• **Exercise directions**:
Please filter the data down to the lines that include the word "students" and copy them.
%%
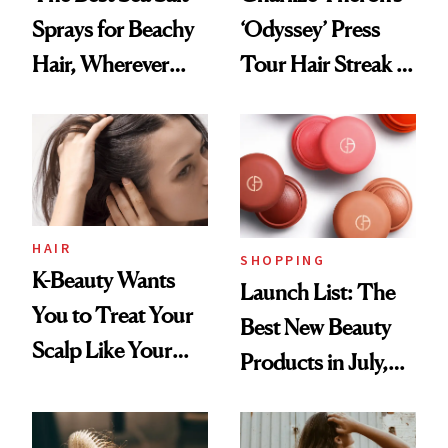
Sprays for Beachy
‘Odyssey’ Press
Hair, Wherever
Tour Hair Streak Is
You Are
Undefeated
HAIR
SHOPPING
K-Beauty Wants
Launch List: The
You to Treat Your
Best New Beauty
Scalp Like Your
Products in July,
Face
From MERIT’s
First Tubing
%%
%%
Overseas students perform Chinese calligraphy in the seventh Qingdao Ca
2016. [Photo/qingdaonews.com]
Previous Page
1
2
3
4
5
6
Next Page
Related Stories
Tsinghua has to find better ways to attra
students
%%
• **Expected answer**:
Overseas students perform Chinese calligraphy in the seventh Qingdao Ca
students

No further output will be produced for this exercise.